── RECORD EXTRACTS

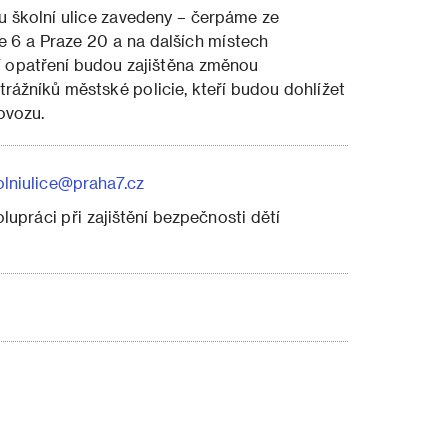
ou školní ulice zavedeny – čerpáme ze
e 6 a Praze 20 a na dalších místech
í opatření budou zajištěna změnou
trážníků městské policie, kteří budou dohlížet
rovozu.
olniulice@praha7.cz
práci při zajištění bezpečnosti dětí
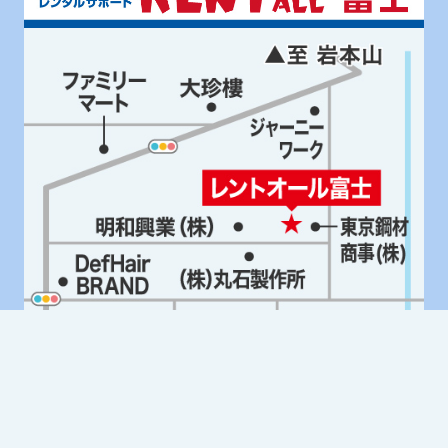
Google Mapはこちら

────

§ **WORK TO COMPLETE**: Once the pictures are set aside, please output all the data word for word.

§ **ANSWER FOR THIS EXERCISE**:
ou školní ulice zavedeny – čerpáme ze
e 6 a Praze 20 a na dalších místech
í opatření budou zajištěna změnou
trážníků městské policie, kteří budou dohlížet
rovozu.
olniulice@praha7.cz
práci při zajištění bezpečnosti dětí
Google Mapはこちら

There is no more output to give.